__TASK DETAILS__.
Without the pictures, print the lines from the one holding "23003-pn-25-dn-25" through the last line below, both included, exactly as they stand.

Top of RECORDS TO USE

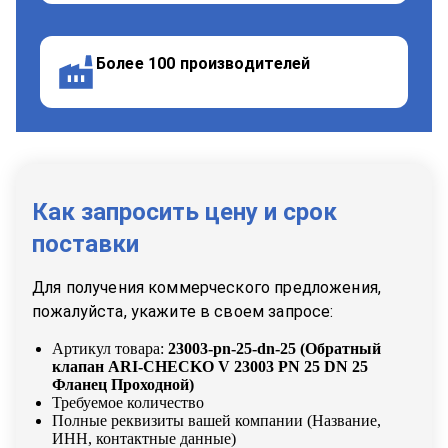
Более 100 производителей
Как запросить цену и срок
поставки
Для получения коммерческого предложения,
пожалуйста, укажите в своем запросе:
Артикул товара:
23003-pn-25-dn-25
(
Обратный
клапан ARI-CHECKO V 23003 PN 25 DN 25
Фланец Проходной
)
Требуемое количество
Полные реквизиты вашей компании (Название,
ИНН, контактные данные)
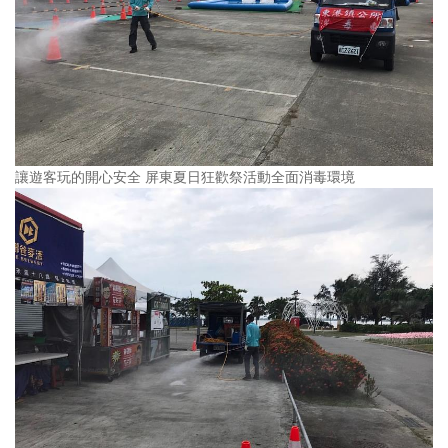
讓遊客玩的開心安全 屏東夏日狂歡祭活動全面消毒環境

Bottom of RECORDS TO USE

__SOLUTION TO THIS PROBLEM__.
23003-pn-25-dn-25
(
Обратный
клапан ARI-CHECKO V 23003 PN 25 DN 25
Фланец Проходной
)
Требуемое количество
Полные реквизиты вашей компании (Название,
ИНН, контактные данные)
讓遊客玩的開心安全 屏東夏日狂歡祭活動全面消毒環境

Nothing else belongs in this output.